In the writing world, there is a window of time when things are relevant. I keep missing it. I write things and it takes me awhile and then when I am done, it’s not relevant anymore so I have to edit. I’ve been saying forever that I’m not sure if the book I wrote (am writing…must.let.go.of.characters.) is young adult or adult and lo and behold, I picked up a book in the adult section that was similar (characters were the same age and it was a romance) and I thought, “Ugghhh…by the time I get mine ready and submit it, it won’t be relevant anymore.” I realize that is a hit or miss. Some themes are timeless and if a book is good, it will get published but I do always feel like I am” a day late and a dollar short”.
In the very literal sense of the word, the windows in my house kinda suck.
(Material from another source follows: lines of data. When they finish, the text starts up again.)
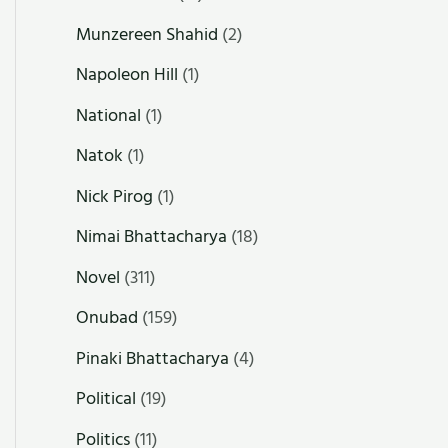
Munzereen Shahid
(2)
Napoleon Hill
(1)
National
(1)
Natok
(1)
Nick Pirog
(1)
Nimai Bhattacharya
(18)
Novel
(311)
Onubad
(159)
Pinaki Bhattacharya
(4)
Political
(19)
Politics
(11)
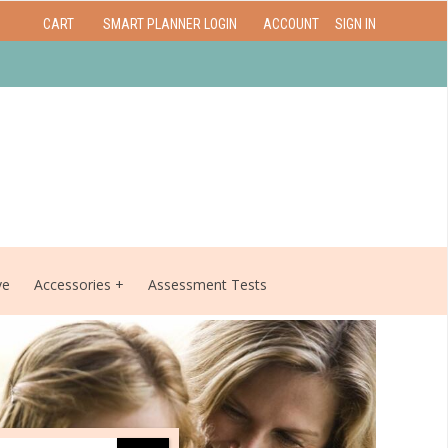
CART
SMART PLANNER LOGIN
ACCOUNT
SIGN IN
ve
Accessories
Assessment Tests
They are really nice and I am sure the owner before us painstakingly picked them out but they are awful in the winter. Nico and Tommy’s room is freezing and I keep asking Leo to put the plastic over them and he keeps saying he will but he hasn’t so I keep being awakened at 3:00 in the morning by one of them upset that they are freezing. Sleeping in two layers of clothes isn’t fun. Isn’t heat supposed to rise? Why is our basement warmer than our upstair?s And yes, all of our vents are open. That’s a little off the subject of windows but the windows in my house are what got me thinking of other windows (metaphorically speaking).
I know most of these windows aren’t necessarily shut for good and some can still be pried open (going back to school) and some might be better left shut (damn…the bikini one unless Zumba kicks in before summer) but it is food for thought.
What windows do you feel might be closing for you?